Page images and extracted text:
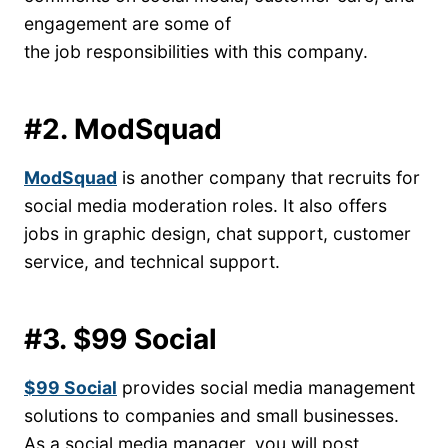
engagement are some of
the job responsibilities with this company.
#2. ModSquad
ModSquad
is another company that recruits for
social media moderation roles. It also offers
jobs in graphic design, chat support, customer
service, and technical support.
#3. $99 Social
$99 Social
provides social media management
solutions to companies and small businesses.
As a social media manager, you will post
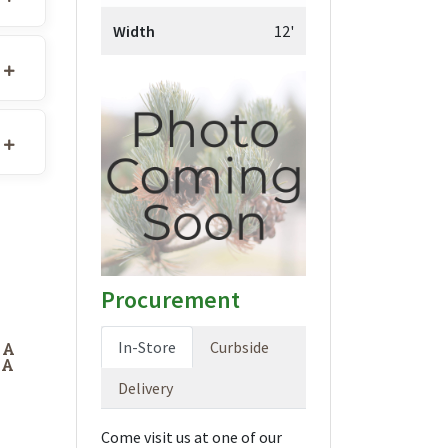
Width
12'
Procurement
In-Store
Curbside
DA
DA
Delivery
Come visit us at one of our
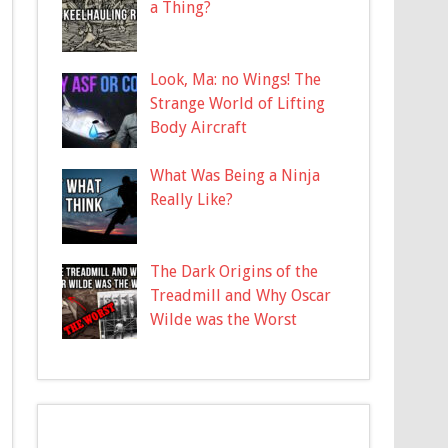
a Thing?
Look, Ma: no Wings! The
Strange World of Lifting
Body Aircraft
What Was Being a Ninja
Really Like?
The Dark Origins of the
Treadmill and Why Oscar
Wilde was the Worst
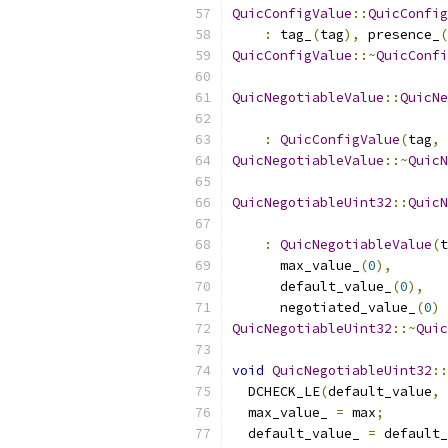
QuicConfigValue
::
QuicConfig
:
 tag_
(
tag
),
 presence_
(
QuicConfigValue
::~
QuicConfi
QuicNegotiableValue
::
QuicNe
:
QuicConfigValue
(
tag
,
 
QuicNegotiableValue
::~
QuicN
QuicNegotiableUint32
::
QuicN
:
QuicNegotiableValue
(
t
      max_value_
(
0
),
      default_value_
(
0
),
      negotiated_value_
(
0
)
QuicNegotiableUint32
::~
Quic
void
QuicNegotiableUint32
::
  DCHECK_LE
(
default_value
,
 
  max_value_ 
=
 max
;
  default_value_ 
=
 default_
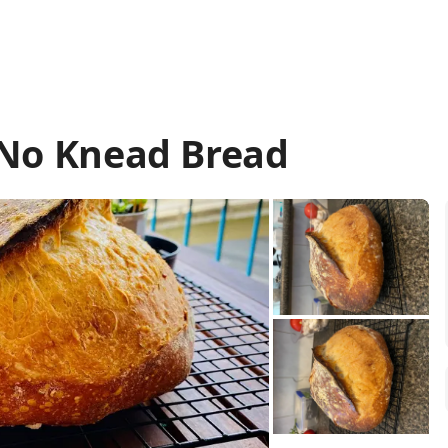
 No Knead Bread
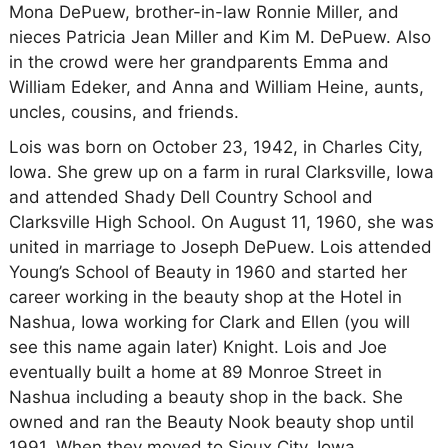
Mona DePuew, brother-in-law Ronnie Miller, and
nieces Patricia Jean Miller and Kim M. DePuew. Also
in the crowd were her grandparents Emma and
William Edeker, and Anna and William Heine, aunts,
uncles, cousins, and friends.
Lois was born on October 23, 1942, in Charles City,
Iowa. She grew up on a farm in rural Clarksville, Iowa
and attended Shady Dell Country School and
Clarksville High School. On August 11, 1960, she was
united in marriage to Joseph DePuew. Lois attended
Young’s School of Beauty in 1960 and started her
career working in the beauty shop at the Hotel in
Nashua, Iowa working for Clark and Ellen (you will
see this name again later) Knight. Lois and Joe
eventually built a home at 89 Monroe Street in
Nashua including a beauty shop in the back. She
owned and ran the Beauty Nook beauty shop until
1991. When they moved to Sioux City, Iowa.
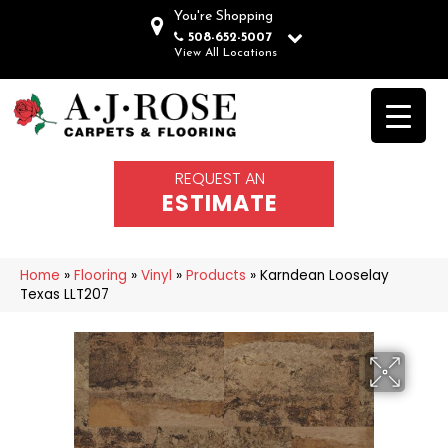
You're Shopping
508-652-5007
View All Locations
REQUEST AN
ESTIMATE
Home
»
Flooring
»
Vinyl
»
Products
»
Karndean Looselay
Texas LLT207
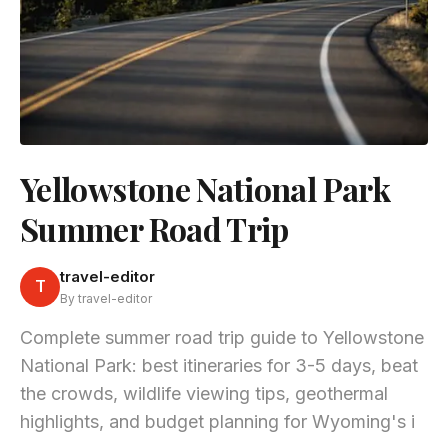
Yellowstone National Park
Summer Road Trip
travel-editor
T
By travel-editor
Complete summer road trip guide to Yellowstone
National Park: best itineraries for 3-5 days, beat
the crowds, wildlife viewing tips, geothermal
highlights, and budget planning for Wyoming's i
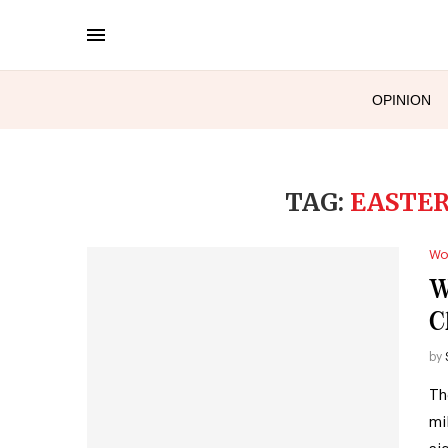
OPINION
TAG:
EASTER
Wo
W
C
by
Th
mi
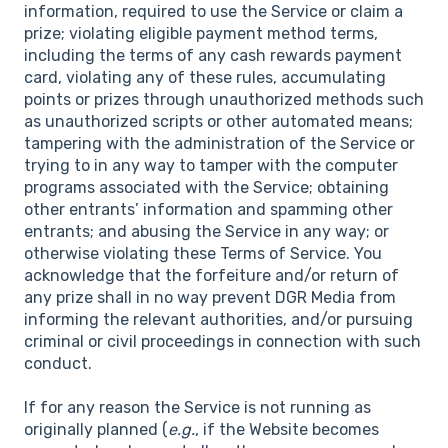
information, required to use the Service or claim a
prize; violating eligible payment method terms,
including the terms of any cash rewards payment
card, violating any of these rules, accumulating
points or prizes through unauthorized methods such
as unauthorized scripts or other automated means;
tampering with the administration of the Service or
trying to in any way to tamper with the computer
programs associated with the Service; obtaining
other entrants’ information and spamming other
entrants; and abusing the Service in any way; or
otherwise violating these Terms of Service. You
acknowledge that the forfeiture and/or return of
any prize shall in no way prevent DGR Media from
informing the relevant authorities, and/or pursuing
criminal or civil proceedings in connection with such
conduct.
If for any reason the Service is not running as
originally planned (
e.g.
, if the Website becomes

■ **What is required**
Reproduce all the records verbatim, excluding images.

■ **Solution below**
engagement are some of
the job responsibilities with this company.
#2. ModSquad
ModSquad
is another company that recruits for
social media moderation roles. It also offers
jobs in graphic design, chat support, customer
service, and technical support.
#3. $99 Social
$99 Social
provides social media management
solutions to companies and small businesses.
As a social media manager, you will post
Width
12'
Procurement
In-Store
Curbside
DA
DA
Delivery
Come visit us at one of our
a Thing?
Look, Ma: no Wings! The
Strange World of Lifting
Body Aircraft
What Was Being a Ninja
Really Like?
The Dark Origins of the
Treadmill and Why Oscar
Wilde was the Worst
QuicConfigValue
::
QuicConfig
:
 tag_
(
tag
),
 presence_
(
QuicConfigValue
::~
QuicConfi
QuicNegotiableValue
::
QuicNe
:
QuicConfigValue
(
tag
,
 
QuicNegotiableValue
::~
QuicN
QuicNegotiableUint32
::
QuicN
:
QuicNegotiableValue
(
t
      max_value_
(
0
),
      default_value_
(
0
),
      negotiated_value_
(
0
)
QuicNegotiableUint32
::~
Quic
void
QuicNegotiableUint32
::
  DCHECK_LE
(
default_value
,
 
  max_value_ 
=
 max
;
  default_value_ 
=
 default_
 No Knead Bread
Mona DePuew, brother-in-law Ronnie Miller, and
nieces Patricia Jean Miller and Kim M. DePuew. Also
in the crowd were her grandparents Emma and
William Edeker, and Anna and William Heine, aunts,
uncles, cousins, and friends.
Lois was born on October 23, 1942, in Charles City,
Iowa. She grew up on a farm in rural Clarksville, Iowa
and attended Shady Dell Country School and
Clarksville High School. On August 11, 1960, she was
united in marriage to Joseph DePuew. Lois attended
Young’s School of Beauty in 1960 and started her
career working in the beauty shop at the Hotel in
Nashua, Iowa working for Clark and Ellen (you will
see this name again later) Knight. Lois and Joe
eventually built a home at 89 Monroe Street in
Nashua including a beauty shop in the back. She
owned and ran the Beauty Nook beauty shop until
1991. When they moved to Sioux City, Iowa.
You're Shopping
508-652-5007
View All Locations
REQUEST AN
ESTIMATE
Home
»
Flooring
»
Vinyl
»
Products
»
Karndean Looselay
Texas LLT207
Yellowstone National Park
Summer Road Trip
travel-editor
T
By travel-editor
Complete summer road trip guide to Yellowstone
National Park: best itineraries for 3-5 days, beat
the crowds, wildlife viewing tips, geothermal
highlights, and budget planning for Wyoming's i
OPINION
TAG:
EASTER
Wo
W
C
by
Th
mi
information, required to use the Service or claim a
prize; violating eligible payment method terms,
including the terms of any cash rewards payment
card, violating any of these rules, accumulating
points or prizes through unauthorized methods such
as unauthorized scripts or other automated means;
tampering with the administration of the Service or
trying to in any way to tamper with the computer
programs associated with the Service; obtaining
other entrants’ information and spamming other
entrants; and abusing the Service in any way; or
otherwise violating these Terms of Service. You
acknowledge that the forfeiture and/or return of
any prize shall in no way prevent DGR Media from
informing the relevant authorities, and/or pursuing
criminal or civil proceedings in connection with such
conduct.
If for any reason the Service is not running as
originally planned (
e.g.
, if the Website becomes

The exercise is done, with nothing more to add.